Every line containing "Urbania" should be copied out. Go through the entries and find them.
#### DATA PROVIDED
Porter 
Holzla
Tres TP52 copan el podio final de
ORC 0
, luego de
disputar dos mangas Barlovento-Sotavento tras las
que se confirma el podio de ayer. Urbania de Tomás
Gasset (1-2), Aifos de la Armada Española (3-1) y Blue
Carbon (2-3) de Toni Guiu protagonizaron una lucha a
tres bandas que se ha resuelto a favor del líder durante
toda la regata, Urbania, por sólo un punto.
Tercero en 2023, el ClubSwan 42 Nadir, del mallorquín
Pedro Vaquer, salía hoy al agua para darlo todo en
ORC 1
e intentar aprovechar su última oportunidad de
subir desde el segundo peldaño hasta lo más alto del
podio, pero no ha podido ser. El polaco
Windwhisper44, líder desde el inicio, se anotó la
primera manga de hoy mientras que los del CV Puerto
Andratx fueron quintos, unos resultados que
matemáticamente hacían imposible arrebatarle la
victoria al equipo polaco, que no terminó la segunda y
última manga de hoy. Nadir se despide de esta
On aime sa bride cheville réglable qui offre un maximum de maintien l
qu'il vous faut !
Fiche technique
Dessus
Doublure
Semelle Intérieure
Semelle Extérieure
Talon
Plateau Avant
########
#### DATA PROVIDED
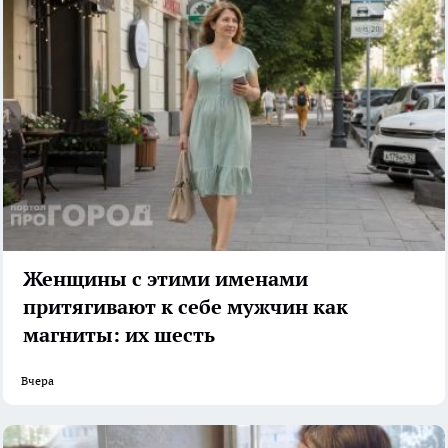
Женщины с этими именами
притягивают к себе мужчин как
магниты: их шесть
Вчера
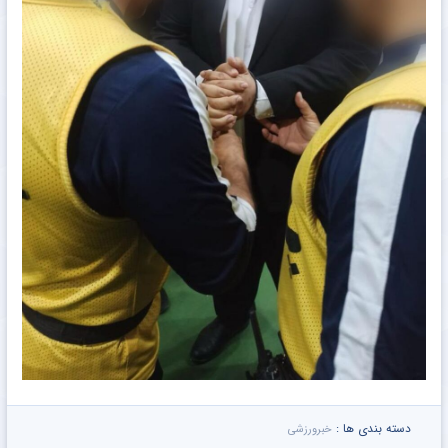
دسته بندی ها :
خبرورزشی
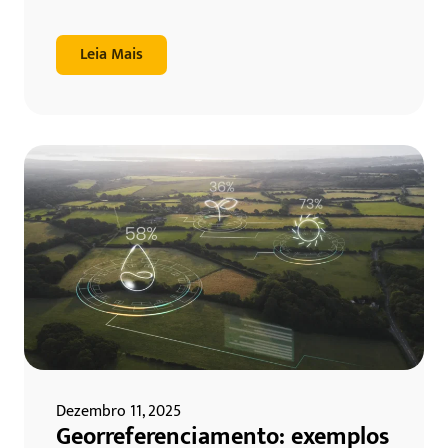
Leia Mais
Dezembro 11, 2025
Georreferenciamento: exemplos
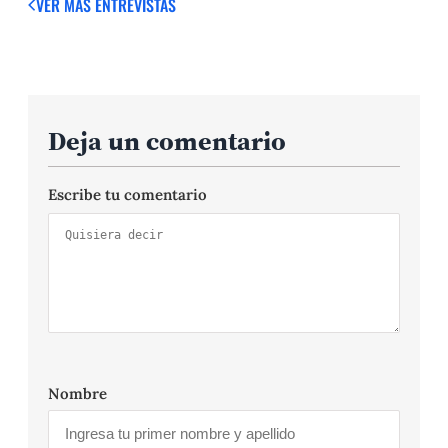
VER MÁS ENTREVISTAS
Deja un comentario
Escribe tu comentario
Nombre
########
● **OUTPUT BELOW**
que se confirma el podio de ayer. Urbania de Tomás
toda la regata, Urbania, por sólo un punto.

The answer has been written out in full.